The lord chancellor has unveiled proposed reforms which he says will protect judges from being drawn into politics - after an independent review, led by Lord Faulks QC, found that courts were increasingly considering the merits of government decisions rather than how those decisions were made.
The Ministry of Justice said a public consultation, commencing today, will directly address the recommendations of the Independent Review of Administrative Law, which was tasked with investigating whether the correct balance was being struck between the rights of citizens to challenge executive decisions and the need for effective government.
According to the ministry, the panel found that the courts were increasingly considering the merits of government decisions themselves, instead of how those decisions were made. It recommended two immediate reforms.
- The effect of the Supreme Court's 2011 judgment in Cart would be reversed, to prevent Upper Tribunal appeals being subject to judicial review. The panel analysed 5,502 such cases and only 12 were upheld.
- Courts would be given the power to suspend quashing orders to avoid rushed policy solutions when government errors are identified. Currently, quashing orders take immediate effect.
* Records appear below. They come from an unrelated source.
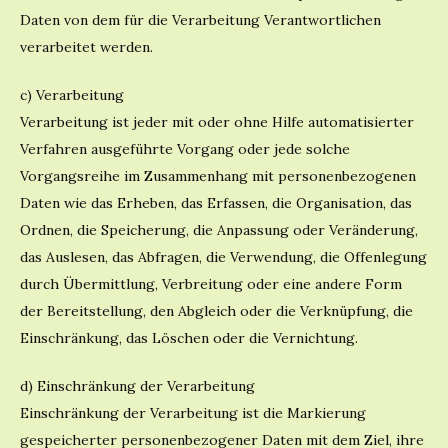
Daten von dem für die Verarbeitung Verantwortlichen
verarbeitet werden.
c) Verarbeitung
Verarbeitung ist jeder mit oder ohne Hilfe automatisierter
Verfahren ausgeführte Vorgang oder jede solche
Vorgangsreihe im Zusammenhang mit personenbezogenen
Daten wie das Erheben, das Erfassen, die Organisation, das
Ordnen, die Speicherung, die Anpassung oder Veränderung,
das Auslesen, das Abfragen, die Verwendung, die Offenlegung
durch Übermittlung, Verbreitung oder eine andere Form
der Bereitstellung, den Abgleich oder die Verknüpfung, die
Einschränkung, das Löschen oder die Vernichtung.
d) Einschränkung der Verarbeitung
Einschränkung der Verarbeitung ist die Markierung
gespeicherter personenbezogener Daten mit dem Ziel, ihre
The government said the consultation will also look at how ‘ouster clauses’ can be enforced. Such clauses passed by parliament define the bounds of the court’s jurisdiction in certain issues. The consultation will look at how such clauses ‘can best be given effect to’.
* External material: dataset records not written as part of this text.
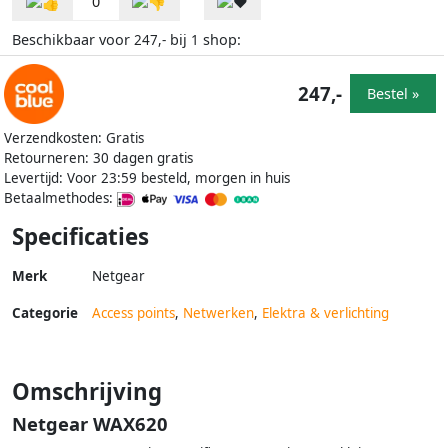
0
Beschikbaar voor
bij
shop:
247,-
1
247,-
Bestel »
Verzendkosten: Gratis
Retourneren: 30 dagen gratis
Levertijd: Voor 23:59 besteld, morgen in huis
Betaalmethodes:
Specificaties
Merk
Netgear
Categorie
Access points
,
Netwerken
,
Elektra & verlichting
Omschrijving
Netgear WAX620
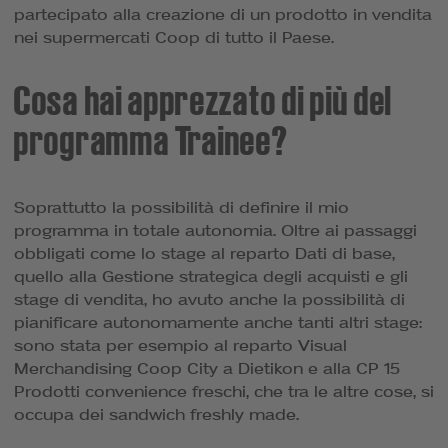
partecipato alla creazione di un prodotto in vendita
nei supermercati Coop di tutto il Paese.
Cosa hai apprezzato di più del
programma Trainee?
Soprattutto la possibilità di definire il mio
programma in totale autonomia. Oltre ai passaggi
obbligati come lo stage al reparto Dati di base,
quello alla Gestione strategica degli acquisti e gli
stage di vendita, ho avuto anche la possibilità di
pianificare autonomamente anche tanti altri stage:
sono stata per esempio al reparto Visual
Merchandising Coop City a Dietikon e alla CP 15
Prodotti convenience freschi, che tra le altre cose, si
occupa dei sandwich freshly made.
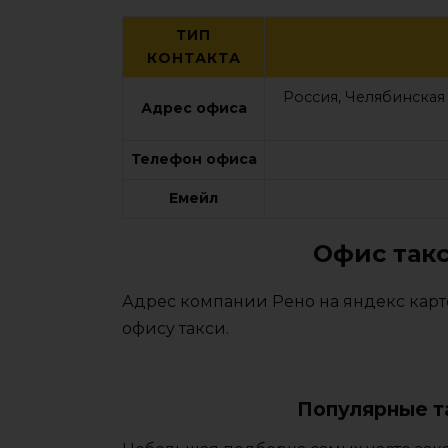
ТИП
КОНТАКТА
Россия, Челябинская
Адрес офиса
Телефон офиса
Емейл
Офис такс
Адрес компании Рено на яндекс карт
офису такси.
Популярные т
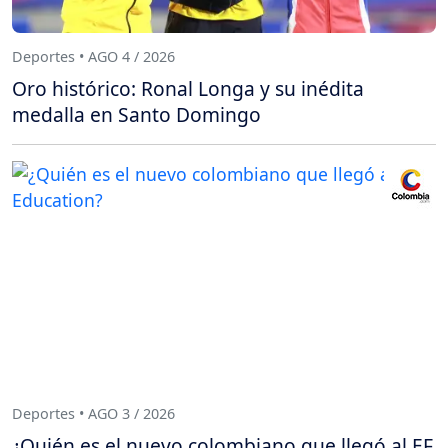
Deportes • AGO 4 / 2026
Oro histórico: Ronal Longa y su inédita
medalla en Santo Domingo
Deportes • AGO 3 / 2026
¿Quién es el nuevo colombiano que llegó al EF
Other proposals include giving judges discretion to order a remedy to be 'prospective-only'. The government will consider defining exactly how and when a use of state power is automatically ‘null and void’.
Lord chancellor Robert Buckland said: ‘I am extremely grateful to Lord Faulks and his panel of experts for this timely and considered report. We must seize this opportunity to restore a proper balance between the institutions that have been so integral to our success as a nation – to protect the rights of individuals, our vital national security and effective government.
‘These essential reforms will defend the judiciary from being drawn into political questions and preserve the integrity of judicial review for its intended purpose: to hold the government to account, apply the intent of parliament, and protect individuals.’